PROBLEM REQUIREMENTS
The entries below are to be transcribed in full, without their images.
════════
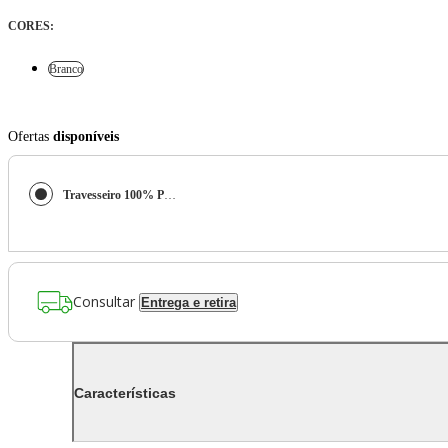
CORES
:
Branco
Ofertas
disponíveis
Travesseiro 100% Plumas de Ganso - Sleep Complements
Consultar
Entrega e retira
Características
════════
EXERCISE ANSWER
CORES
:
Branco
Ofertas
disponíveis
Travesseiro 100% Plumas de Ganso - Sleep Complements
Consultar
Entrega e retira
Características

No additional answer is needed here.